Records for this task:

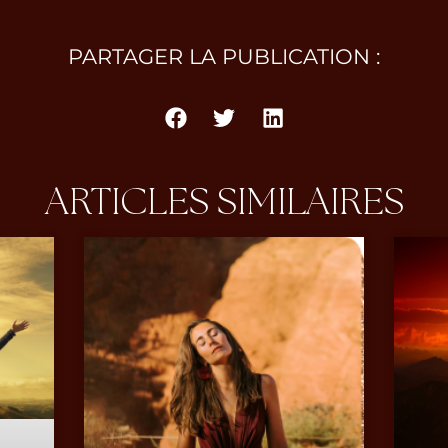
PARTAGER LA PUBLICATION :
ARTICLES SIMILAIRES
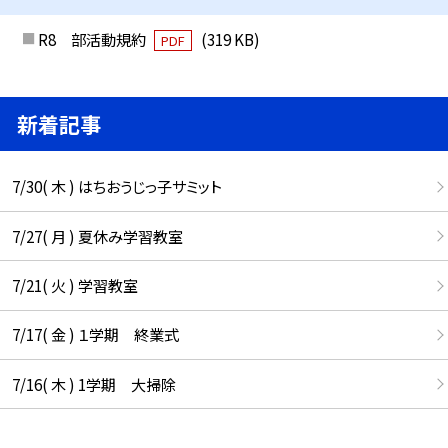
R8 部活動規約
(319 KB)
PDF
新着記事
7/30( 木 ) はちおうじっ子サミット
7/27( 月 ) 夏休み学習教室
7/21( 火 ) 学習教室
7/17( 金 ) １学期 終業式
7/16( 木 ) 1学期 大掃除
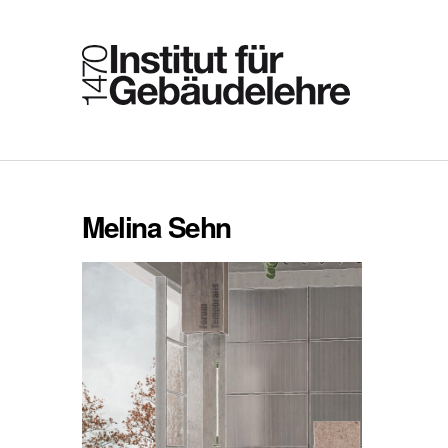
Melina Sehn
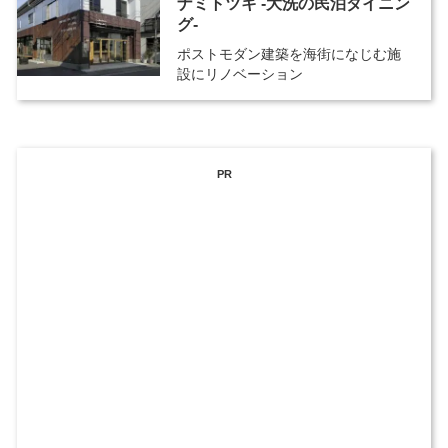
ナミトツキ -大洗の民泊ダイニン
グ-
ポストモダン建築を海街になじむ施
設にリノベーション
PR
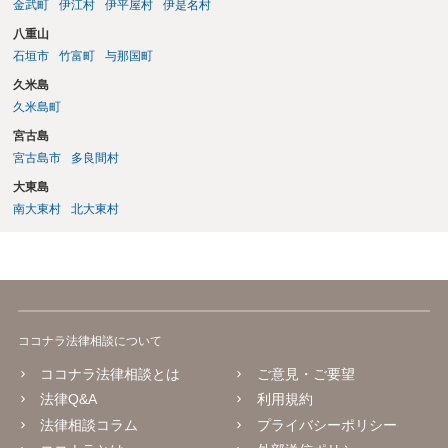
金武町
伊江村
伊平屋村
伊是名村
八重山
石垣市
竹富町
与那国町
久米島
久米島町
宮古島
宮古島市
多良間村
大東島
南大東村
北大東村
ココナラ法律相談について
ココナラ法律相談とは
ご意見・ご要望
法律Q&A
利用規約
法律相談コラム
プライバシーポリシー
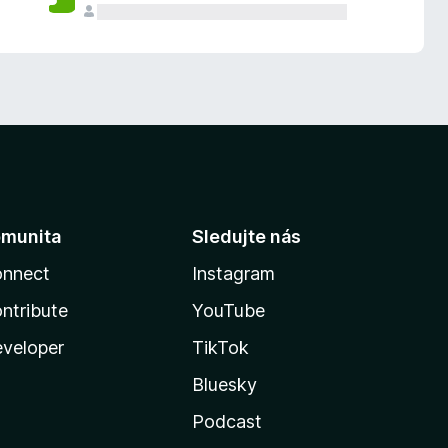
munita
Sledujte nás
nnect
Instagram
ntribute
YouTube
veloper
TikTok
Bluesky
Podcast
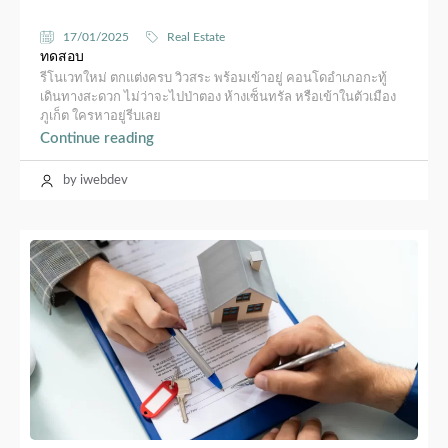
17/01/2025
Real Estate
ทดสอบ
รีโนเวทใหม่ ตกแต่งครบ วิวสระ พร้อมเข้าอยู่ คอนโดอำเภอกะทู้
เดินทางสะดวก ไม่ว่าจะไปป่าตอง ห้างเซ็นทรัล หรือเข้าในตัวเมือง
ภูเก็ต ใครหาอยู่รีบเลย
Continue reading
by iwebdev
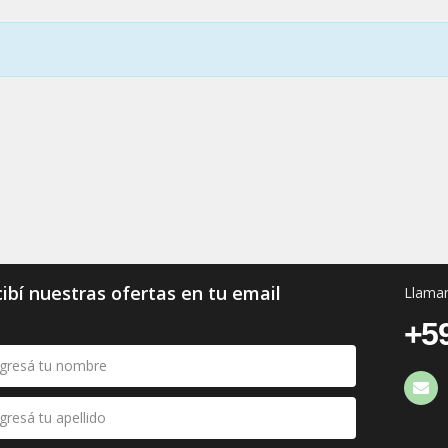
ibí nuestras ofertas en tu email
Llaman
+59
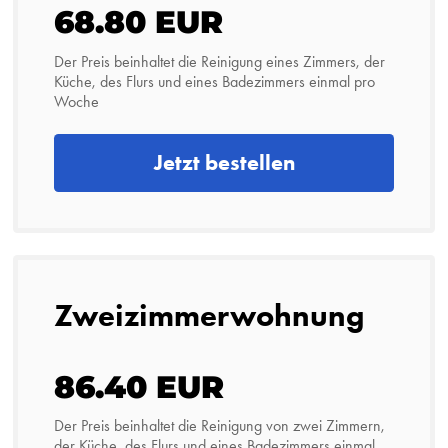
68.80 EUR
Der Preis beinhaltet die Reinigung eines Zimmers, der
Küche, des Flurs und eines Badezimmers einmal pro
Woche
Jetzt bestellen
Zweizimmerwohnung
86.40 EUR
Der Preis beinhaltet die Reinigung von zwei Zimmern,
der Küche, des Flurs und eines Badezimmers einmal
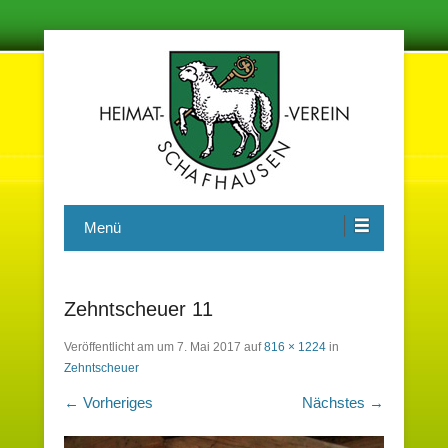
Damit in der Zukunft nichts vergessen wird
Heimatverein Schafhausen e.V.
Menü
Zehntscheuer 11
Veröffentlicht am
um
7. Mai 2017
auf
816 × 1224
in
Zehntscheuer
← Vorheriges
Nächstes →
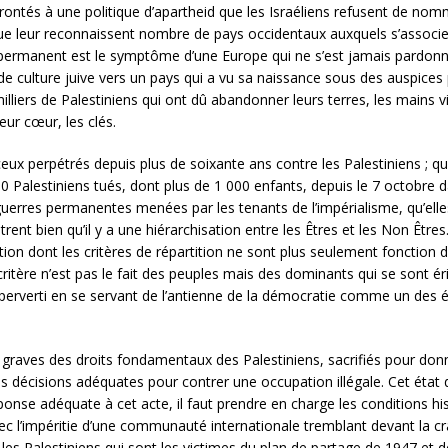
ntés à une politique d’apartheid que les Israéliens refusent de nommer
 que leur reconnaissent nombre de pays occidentaux auxquels s’associent
âce permanent est le symptôme d’une Europe qui ne s’est jamais pardonn
e culture juive vers un pays qui a vu sa naissance sous des auspices
lliers de Palestiniens qui ont dû abandonner leurs terres, les mains 
eur cœur, les clés.
ceux perpétrés depuis plus de soixante ans contre les Palestiniens ; q
0 Palestiniens tués, dont plus de 1 000 enfants, depuis le 7 octobre
guerres permanentes menées par les tenants de l’impérialisme, qu’elles
rent bien qu’il y a une hiérarchisation entre les Êtres et les Non Êtr
n dont les critères de répartition ne sont plus seulement fonction de
e critère n’est pas le fait des peuples mais des dominants qui se son
nt perverti en se servant de l’antienne de la démocratie comme un des 
s graves des droits fondamentaux des Palestiniens, sacrifiés pour d
 décisions adéquates pour contrer une occupation illégale. Cet état de
nse adéquate à cet acte, il faut prendre en charge les conditions hi
ec l’impéritie d’une communauté internationale tremblant devant la crai
 les Palestiniens qui sont les victimes du plan de partage de 1947 et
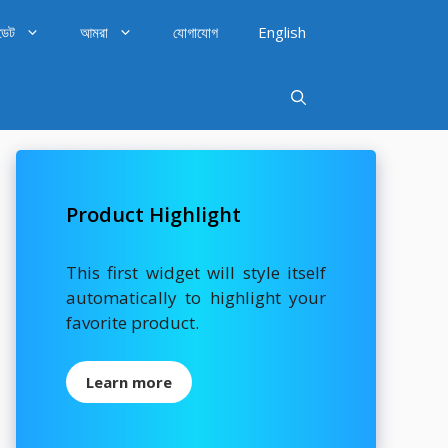
ডেট
আমরা
যোগাযোগ
English
Product Highlight
This first widget will style itself
automatically to highlight your
favorite product.
Learn more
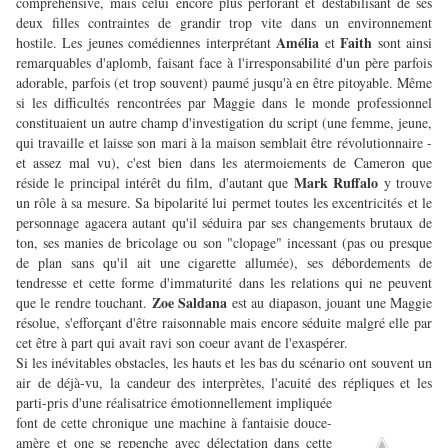
compréhensive, mais celui encore plus perforant et déstabilisant de ses
deux filles contraintes de grandir trop vite dans un environnement
Amélia
Faith
hostile. Les jeunes comédiennes interprétant
et
sont ainsi
remarquables d'aplomb, faisant face à l'irresponsabilité d'un père parfois
adorable, parfois (et trop souvent) paumé jusqu'à en être pitoyable. Même
si les difficultés rencontrées par Maggie dans le monde professionnel
constituaient un autre champ d'investigation du script (une femme, jeune,
qui travaille et laisse son mari à la maison semblait être révolutionnaire -
et assez mal vu), c'est bien dans les atermoiements de Cameron que
Mark Ruffalo
réside le principal intérêt du film, d'autant que
y trouve
un rôle à sa mesure. Sa bipolarité lui permet toutes les excentricités et le
personnage agacera autant qu'il séduira par ses changements brutaux de
ton, ses manies de bricolage ou son "clopage" incessant (pas ou presque
de plan sans qu'il ait une cigarette allumée), ses débordements de
tendresse et cette forme d'immaturité dans les relations qui ne peuvent
Zoe Saldana
que le rendre touchant.
est au diapason, jouant une Maggie
résolue, s'efforçant d'être raisonnable mais encore séduite malgré elle par
cet être à part qui avait ravi son coeur avant de l'exaspérer.
Si les inévitables obstacles, les hauts et les bas du scénario ont souvent un
air de déjà-vu, la candeur des interprètes, l'acuité des répliques et les
parti-pris d'une réalisatrice émotionnellement
impliquée
font de cette chronique une machine à fantaisie douce-
amère et one se repenche avec délectation dans cette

Goal of the exercise: Give all the lines above again, character for character, without pictures.

Written answer:
PARTAGER LA PUBLICATION :
ARTICLES SIMILAIRES
R8 部活動規約
(319 KB)
PDF
新着記事
7/30( 木 ) はちおうじっ子サミット
7/27( 月 ) 夏休み学習教室
7/21( 火 ) 学習教室
7/17( 金 ) １学期 終業式
7/16( 木 ) 1学期 大掃除
Melina Sehn
ナミトツキ -大洗の民泊ダイニン
グ-
ポストモダン建築を海街になじむ施
設にリノベーション
PR
金武町
伊江村
伊平屋村
伊是名村
八重山
石垣市
竹富町
与那国町
久米島
久米島町
宮古島
宮古島市
多良間村
大東島
南大東村
北大東村
ココナラ法律相談について
ココナラ法律相談とは
ご意見・ご要望
法律Q&A
利用規約
法律相談コラム
プライバシーポリシー
munita
Sledujte nás
nnect
Instagram
ntribute
YouTube
veloper
TikTok
Bluesky
Podcast
17/01/2025
Real Estate
ทดสอบ
รีโนเวทใหม่ ตกแต่งครบ วิวสระ พร้อมเข้าอยู่ คอนโดอำเภอกะทู้
เดินทางสะดวก ไม่ว่าจะไปป่าตอง ห้างเซ็นทรัล หรือเข้าในตัวเมือง
ภูเก็ต ใครหาอยู่รีบเลย
Continue reading
by iwebdev
ibí nuestras ofertas en tu email
Llaman
+59
68.80 EUR
Der Preis beinhaltet die Reinigung eines Zimmers, der
Küche, des Flurs und eines Badezimmers einmal pro
Woche
Jetzt bestellen
Zweizimmerwohnung
86.40 EUR
Der Preis beinhaltet die Reinigung von zwei Zimmern,
der Küche, des Flurs und eines Badezimmers einmal
Damit in der Zukunft nichts vergessen wird
Heimatverein Schafhausen e.V.
Menü
Zehntscheuer 11
Veröffentlicht am
um
7. Mai 2017
auf
816 × 1224
in
Zehntscheuer
← Vorheriges
Nächstes →
ntés à une politique d’apartheid que les Israéliens refusent de nommer
 que leur reconnaissent nombre de pays occidentaux auxquels s’associent
âce permanent est le symptôme d’une Europe qui ne s’est jamais pardonn
e culture juive vers un pays qui a vu sa naissance sous des auspices
lliers de Palestiniens qui ont dû abandonner leurs terres, les mains 
eur cœur, les clés.
ceux perpétrés depuis plus de soixante ans contre les Palestiniens ; q
0 Palestiniens tués, dont plus de 1 000 enfants, depuis le 7 octobre
guerres permanentes menées par les tenants de l’impérialisme, qu’elles
rent bien qu’il y a une hiérarchisation entre les Êtres et les Non Êtr
n dont les critères de répartition ne sont plus seulement fonction de
e critère n’est pas le fait des peuples mais des dominants qui se son
nt perverti en se servant de l’antienne de la démocratie comme un des 
s graves des droits fondamentaux des Palestiniens, sacrifiés pour d
 décisions adéquates pour contrer une occupation illégale. Cet état de
nse adéquate à cet acte, il faut prendre en charge les conditions hi
ec l’impéritie d’une communauté internationale tremblant devant la crai
 les Palestiniens qui sont les victimes du plan de partage de 1947 et
ডেট
আমরা
যোগাযোগ
English
Product Highlight
This first widget will style itself
automatically to highlight your
favorite product.
Learn more
compréhensive, mais celui encore plus perforant et déstabilisant de ses
deux filles contraintes de grandir trop vite dans un environnement
Amélia
Faith
hostile. Les jeunes comédiennes interprétant
et
sont ainsi
remarquables d'aplomb, faisant face à l'irresponsabilité d'un père parfois
adorable, parfois (et trop souvent) paumé jusqu'à en être pitoyable. Même
si les difficultés rencontrées par Maggie dans le monde professionnel
constituaient un autre champ d'investigation du script (une femme, jeune,
qui travaille et laisse son mari à la maison semblait être révolutionnaire -
et assez mal vu), c'est bien dans les atermoiements de Cameron que
Mark Ruffalo
réside le principal intérêt du film, d'autant que
y trouve
un rôle à sa mesure. Sa bipolarité lui permet toutes les excentricités et le
personnage agacera autant qu'il séduira par ses changements brutaux de
ton, ses manies de bricolage ou son "clopage" incessant (pas ou presque
de plan sans qu'il ait une cigarette allumée), ses débordements de
tendresse et cette forme d'immaturité dans les relations qui ne peuvent
Zoe Saldana
que le rendre touchant.
est au diapason, jouant une Maggie
résolue, s'efforçant d'être raisonnable mais encore séduite malgré elle par
cet être à part qui avait ravi son coeur avant de l'exaspérer.
Si les inévitables obstacles, les hauts et les bas du scénario ont souvent un
air de déjà-vu, la candeur des interprètes, l'acuité des répliques et les
parti-pris d'une réalisatrice émotionnellement
impliquée
font de cette chronique une machine à fantaisie douce-
amère et one se repenche avec délectation dans cette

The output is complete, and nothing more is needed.